From Domain News on Australia. “Marketers, vendors and agents are rushing to bring their sales campaigns forward rather than wait for September or October, spooked by reports of falling property values and auction clearance rates hovering at little more than 50 per cent. ‘There’s a lot of media attention about the market getting worse and people want to move now while they still have a bit of certainty,’ said Jim Larcan, a director of ​boutique property styling company Vitus Lee Chan. ‘There’s not much confidence out there right now.’”

“Coco Republic’s senior property stylist Jenny Conroy said business had been quiet in the first half of winter, with tighter lending practices putting the brakes on sales, but things had changed dramatically a few weeks ago making this one of the busiest periods the company has seen in years. ‘We are at capacity right now and it doesn’t look like this will end any time soon,’ she said. She said clients were also asking about extension rates for furniture if a property didn’t sell quickly.”

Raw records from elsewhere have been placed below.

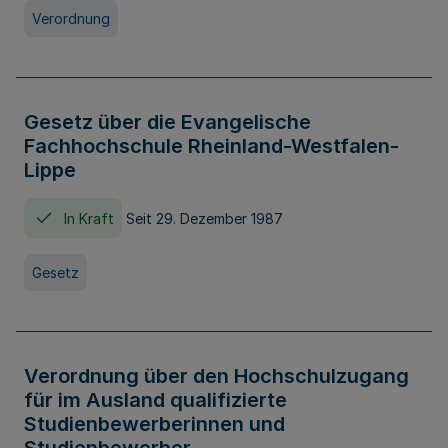
Verordnung
Gesetz über die Evangelische
Fachhochschule Rheinland-Westfalen-
Lippe
In Kraft
Seit 29. Dezember 1987
Gesetz
Verordnung über den Hochschulzugang
für im Ausland qualifizierte
Studienbewerberinnen und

“However, chief executive of one of the largest property marketing providers CampaignTrack, Stefan Williams, said just because there was a bit more stock on the market to be sold doesn’t mean agents will be able to sell it, which is a big turnaround on market fortunes from this time last year. ‘It’s always busy at this time of year, but whereas last year was a case of agents struggling to source listings, now it’s a matter of selling it,’ he said.”

“Properties with redevelopment potential in top-notch positions, and sub $750,000 homes performed better than other real estate categories at weekend auctions. But stand-offs over asking prices are continuing to instill price uncertainty in Melbourne’s $1.5 million-plus housing market.”

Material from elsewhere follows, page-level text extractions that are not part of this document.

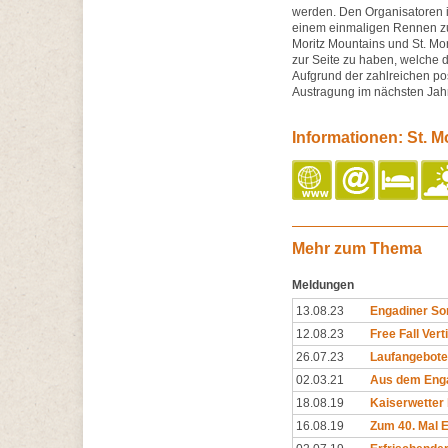
werden. Den Organisatoren i
einem einmaligen Rennen zu 
Moritz Mountains und St. Mor
zur Seite zu haben, welche 
Aufgrund der zahlreichen po
Austragung im nächsten Jah
Informationen: St. M
Mehr zum Thema
Meldungen
13.08.23
Engadiner So
12.08.23
Free Fall Ver
26.07.23
Laufangebote
02.03.21
Aus dem Engad
18.08.19
Kaiserwetter
16.08.19
Zum 40. Mal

“A buyer’s advocate at the auction, Kate Vines from Melbourne Property Advisory, said a sale price of just over $3 million represented a good purchase. ‘If you go back six months, that would have been an easy $3.2 million to $3.3 million property and it would have sold under competition,’ she said. ‘There is just no urgency. There is no panic out there. Buyers are taking their sweet time, because they can.’”

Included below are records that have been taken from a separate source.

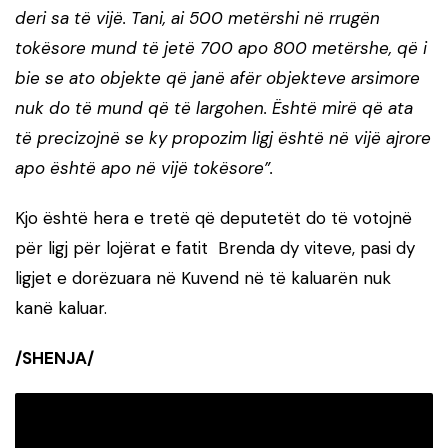
deri sa të vijë. Tani, ai 500 metërshi në rrugën
tokësore mund të jetë 700 apo 800 metërshe, që i
bie se ato objekte që janë afër objekteve arsimore
nuk do të mund që të largohen. Është mirë që ata
të precizojnë se ky propozim ligj është në vijë ajrore
apo është apo në vijë tokësore”.
Kjo është hera e tretë që deputetët do të votojnë
për ligj për lojërat e fatit Brenda dy viteve, pasi dy
ligjet e dorëzuara në Kuvend në të kaluarën nuk
kanë kaluar.
/SHENJA/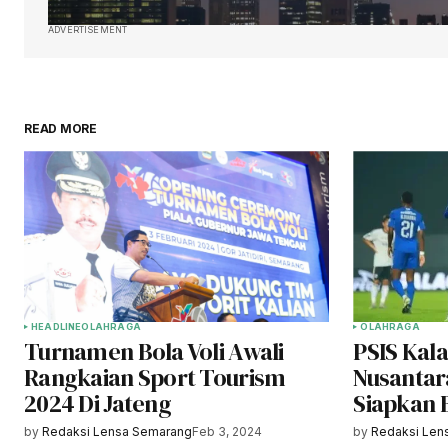
ADVERTISEMENT
READ MORE
HEADLINE
OLAHRAGA
OLAHRAGA
Turnamen Bola Voli Awali
PSIS Kal
Rangkaian Sport Tourism
Nusantar
2024 Di Jateng
Siapkan 
by
Redaksi Lensa Semarang
Feb 3, 2024
by
Redaksi Len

“Frank Valentic, of Advantage Property Consulting, said other townhouses and villa units in the northern suburbs had recently been passed in, or attracted only one bidder, before selling for prices below or just above their reserves. He said buyers were prepared to wait, and were putting in offers only if the price was right. ‘They’re not chasing the moving, runaway train at the moment,’ he said.”

The New Zealand Herald. “Tomorrow we will get a fresh update on the local housing market when REINZ releases it’s data for July. While winter is traditionally slow for the real estate sector, a slump across the Tasman has heightened concerns that we may see price falls here for the first time in several years. In Auckland, where prices have been flatlining for more than a year, the prospects of prices slipping in to negative territory looks increasingly real.”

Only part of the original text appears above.